**PROBLEM DESCRIPTION:** An exact copy of all the lines below is required, with every image left out.

**SUPPLIED DATA:**
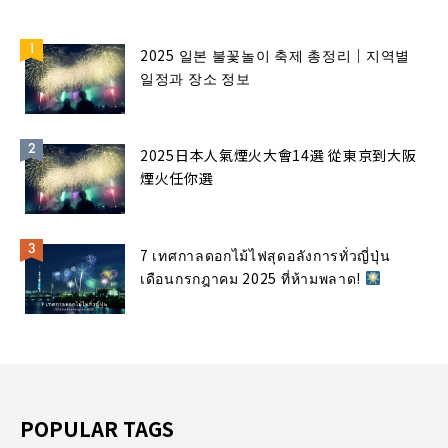
2025 일본 불꽃놀이 축제 총정리｜지역별
일정과 장소 정보
2025日本人氣煙火大會14選 從東京到大阪
煙火任你選
7 เทศกาลดอกไม้ไฟสุดอลังการทั่วญี่ปุ่น
เดือนกรกฎาคม 2025 ที่ห้ามพลาด!
POPULAR TAGS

**YOUR SOLUTION:**
2025 일본 불꽃놀이 축제 총정리｜지역별
일정과 장소 정보
2025日本人氣煙火大會14選 從東京到大阪
煙火任你選
7 เทศกาลดอกไม้ไฟสุดอลังการทั่วญี่ปุ่น
เดือนกรกฎาคม 2025 ที่ห้ามพลาด!
POPULAR TAGS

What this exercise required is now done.